Real production numbers
A customer running an internal support agent on Claudexia's gateway moved
from a 22,000-token system prompt with no caching to the same prompt
behind a single cache_control breakpoint. Pre-caching, the system
segment alone cost roughly $1,980/month at ~30 calls/hour. Post-
caching, with the prefix hitting on average 14 times per 5-minute window,
the same line item dropped to $215/month — a 89% reduction, with
zero changes to model output or quality. Tool definitions cached behind a
second breakpoint shaved another ~$140/month. End-to-end the agent's
Claude bill fell from roughly $2,400/month to under $400.
That ratio is not unusual. Any workload with a stable prefix and at least a handful of calls per 5-minute window will see 70–90% input savings once caching is wired up correctly.
Pitfalls
A few things bite people on the first rollout:
- The 5-minute TTL is a sliding window, not absolute. Every hit refreshes it. But if traffic dies for 5 full minutes, the next call pays the 1.25× write again. For low-frequency workloads this can silently erase the savings — measure your inter-arrival distribution.
- Four breakpoints is the hard limit. Use them hierarchically: system → tools → static context → recent history. Don't waste breakpoints on sub-segments that always change together.
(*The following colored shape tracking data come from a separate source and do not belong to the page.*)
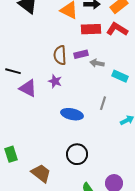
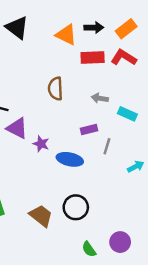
purple rectangle: (81, 54) -> (89, 129), moved
purple star: (55, 81) -> (41, 144), moved
brown trapezoid: (41, 173) -> (41, 216), moved

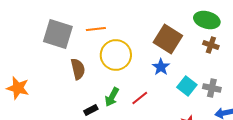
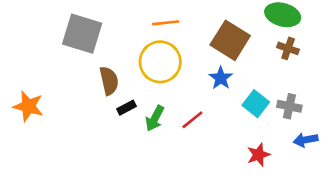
orange line: (96, 29) -> (166, 23), moved
black rectangle: (91, 110) -> (127, 108), moved

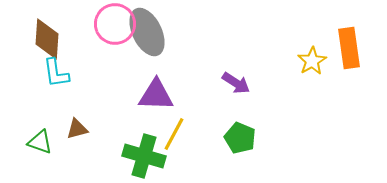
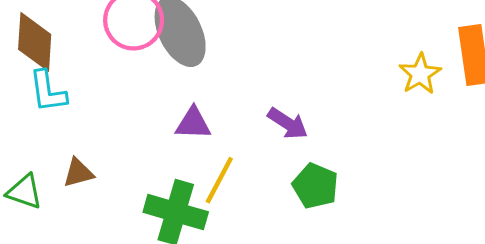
purple arrow: (236, 83) -> (288, 123), moved
purple triangle: (156, 95) -> (193, 123), size x0.7

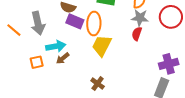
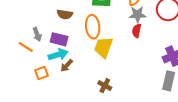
purple rectangle: (75, 21) -> (59, 39), moved
gray arrow: (38, 23) -> (37, 34), size x0.6
orange line: (14, 30) -> (26, 47), moved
- Cache invalidation on any prefix change. A single edit to the system prompt — even whitespace — invalidates the entry. Treat your cached prefixes like immutable build artifacts and version them explicitly.
- Per-block minimum sizes. Very small cached blocks (under ~1K tokens for most models) won't be cached at all; the SDK silently skips them. Don't try to cache trivial content.
When not to cache
Caching is a poor fit for a few cases:
- Single-shot calls. If the prompt will never be reused within 5 minutes, you are paying the 1.25× write premium for nothing.
- Short prompts. Below the per-block minimum, caching is a no-op.
- Highly variable system text. If you template per-user data into what looks like a system prompt, every call is a cold write. Move the variable bits below the breakpoint, or cache the truly stable shell and accept that the personalized layer pays full price.
Claudexia and caching
Claudexia routes prompt caching through to Anthropic transparently — same
breakpoints, same TTL, same usage accounting in the response. There is
no proprietary "caching mode" to enable, and our pricing matches the
Anthropic write/read multipliers exactly. If you are already caching
against Anthropic directly, switching the base_url to
https://api.claudexia.tech/v1 keeps every saving you have today.
If you have not enabled caching yet, do it this week. It is the highest- ROI change you will make to a Claude workload all year.